From 76039ac9095f5ee5ec7fb95ccb6a5460d5f8c3a2 Mon Sep 17 00:00:00 2001
From: Mark Zhang <markzhang@nvidia.com>
Date: Wed, 2 Jun 2021 13:27:08 +0300
Subject: [PATCH] IB/cm: Protect cm_dev, cm_ports and mad_agent with kref and
 lock

During cm_dev deregistration in cm_remove_one(), the cm_device and
cm_ports will be freed, after that they should not be accessed.

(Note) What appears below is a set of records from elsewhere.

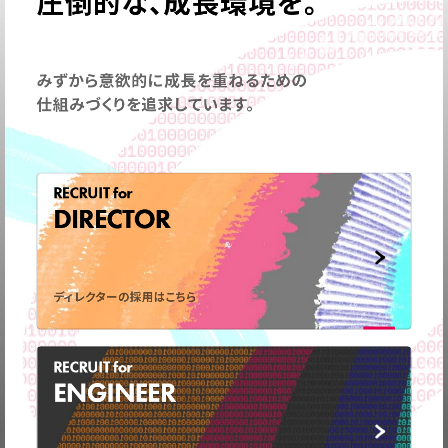
圧倒的な、成長環境を。
みずから意欲的に成長を重ねるための
仕組みづくりを追求しています。
RECRUIT for
DIRECTOR
ディレクターの採用はこちら
RECRUIT for
ENGINEER
弊社の事業についてや、
取材のお問い合わせなど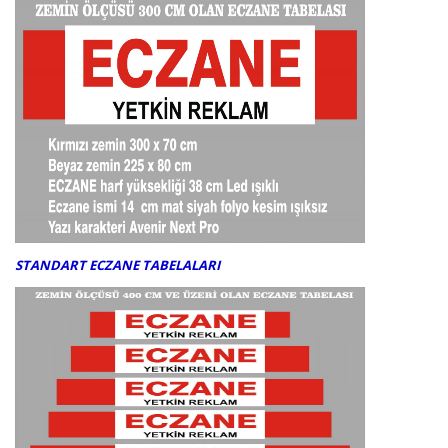
STANDART ECZANE TABELALARI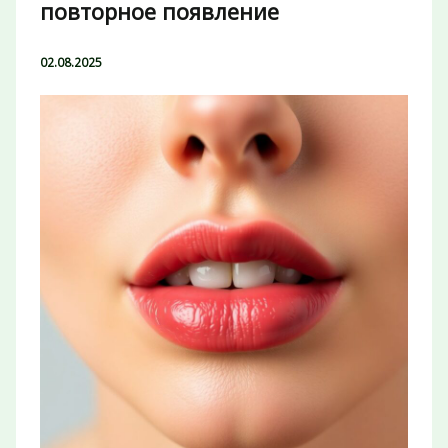
повторное появление
02.08.2025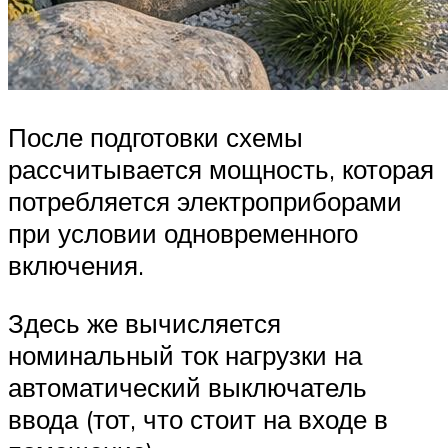
После подготовки схемы
рассчитывается мощность, которая
потребляется электроприборами
при условии одновременного
включения.
Здесь же вычисляется
номинальный ток нагрузки на
автоматический выключатель
ввода (тот, что стоит на входе в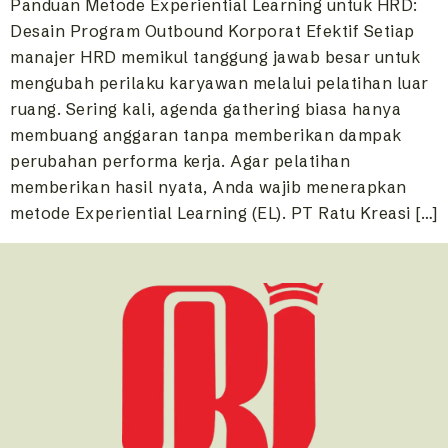
Panduan Metode Experiential Learning untuk HRD:
Desain Program Outbound Korporat Efektif Setiap
manajer HRD memikul tanggung jawab besar untuk
mengubah perilaku karyawan melalui pelatihan luar
ruang. Sering kali, agenda gathering biasa hanya
membuang anggaran tanpa memberikan dampak
perubahan performa kerja. Agar pelatihan
memberikan hasil nyata, Anda wajib menerapkan
metode Experiential Learning (EL). PT Ratu Kreasi […]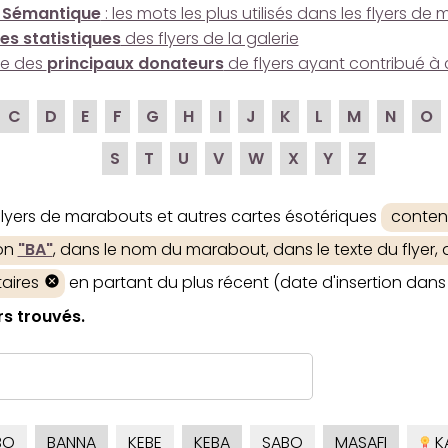
 Sémantique
: les mots les plus utilisés dans les flyers d
es statistiques
des flyers de la galerie
ire des
principaux donateurs
de flyers ayant contribué à 
C
D
E
F
G
H
I
J
K
L
M
N
O
S
T
U
V
W
X
Y
Z
 flyers de marabouts et autres cartes ésotériques
conten
ion
"BA"
, dans le nom du marabout, dans le texte du flyer, 
aires
en partant du plus récent (date d'insertion dans 
rs trouvés.
BO
BANNA
KEBE
KEBA
SABO
MASAFI
K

The
mad_agent needs to be protected as well.

This patch adds a cm_device kref to protect cm_dev and cm_ports, and a
mad_agent_lock spinlock to protect mad_agent.

Link: https://lore.kernel.org/r/501ba7a2ff203dccd0e6755d3f93329772adce52.1622629024.git.leonro@nvidia.com
Signed-off-by: Mark Zhang <markzhang@nvidia.com>
Signed-off-by: Leon Romanovsky <leonro@nvidia.com>
Signed-off-by: Jason Gunthorpe <jgg@nvidia.com>
---
 drivers/infiniband/core/cm.c | 112 +++++++++++++++++++++++++++++------
 1 file changed, 93 insertions(+), 19 deletions(-)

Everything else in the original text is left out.